日本工業規格JIS C 2810(1995)「屋内配線用電線コネクタ通則−分離不能形」の「4.2 温度上昇」、「4.3 ヒートサイクル」及び「5 構造」に適合する接続管その他の器具
(1) 直接接続
小サイズの電線の接続に用いられる工法で、ツイストジョイントと、バ インド線(ジョイント線)の巻上げによる接続が代表的なものである。いずれも必ずろう付けをしなければならない。絶縁電線の場合には電線部分と同等以上の絶縁被覆を施さなければならない(第1図(a))。
(2) 器具を使用する接続
最近は器具を使用する接続がほとんどである。第1図(b)にその一例を示す。このほかコード接続器、平形導体合成樹脂絶縁電線接続器などがある。絶縁コネクタの場合は接続と同時に絶縁処理ができる利点がある。
(3) 架空電線の接続
架空電線は一般に強い張力を受けるため、その接続にあたっては通常の使用状態で断線が発生しないように施工することが最も重要である。
このため普通は耐張型支持物の箇所でジャンパー線の部分で接続することが多いが、場合により支持点間で接続することも必要になる。
接続方法としては、比較的小サイズの電線ではSスリーブや直接接続による場合もあるが、高電圧、大サイズの電線では圧縮接続が一般的である。

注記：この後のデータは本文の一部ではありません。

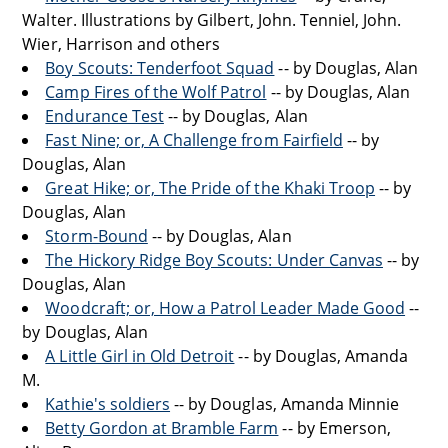
Walter. Illustrations by Gilbert, John. Tenniel, John.
Wier, Harrison and others
Boy Scouts: Tenderfoot Squad
-- by Douglas, Alan
Camp Fires of the Wolf Patrol
-- by Douglas, Alan
Endurance Test
-- by Douglas, Alan
Fast Nine; or, A Challenge from Fairfield
-- by
Douglas, Alan
Great Hike; or, The Pride of the Khaki Troop
-- by
Douglas, Alan
Storm-Bound
-- by Douglas, Alan
The Hickory Ridge Boy Scouts: Under Canvas
-- by
Douglas, Alan
Woodcraft; or, How a Patrol Leader Made Good
--
by Douglas, Alan
A Little Girl in Old Detroit
-- by Douglas, Amanda
M.
Kathie's soldiers
-- by Douglas, Amanda Minnie
Betty Gordon at Bramble Farm
-- by Emerson,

特に架空送電線に最も広く採用されている鋼心アルミより線(ACSR)の接続ではあらかじめアルミスリーブを電線に通しておき、まず張力を分担する鋼心を鋼製スリーブで圧縮接続し、次いでアルミ線部分をアルミスリーブで圧縮接続する(第2図)。
(4) 電力ケーブルの接続
電力ケーブルの接続は極めて高度の電界処理が必要とされるため、十分に熟練した技能者による施工が必須である。CVケーブル以前の油浸紙絶縁、鉛被ケーブルでは高温の油浸紙を空気が混入しないように所定の厚さに巻く「紙巻」、半溶融状態のはんだで鉛被と鉛管をつなぎ肉盛りする「鉛工」など、特殊技術が必要であり、職業訓練法にも「ケーブル接続工」という独立した職種があった。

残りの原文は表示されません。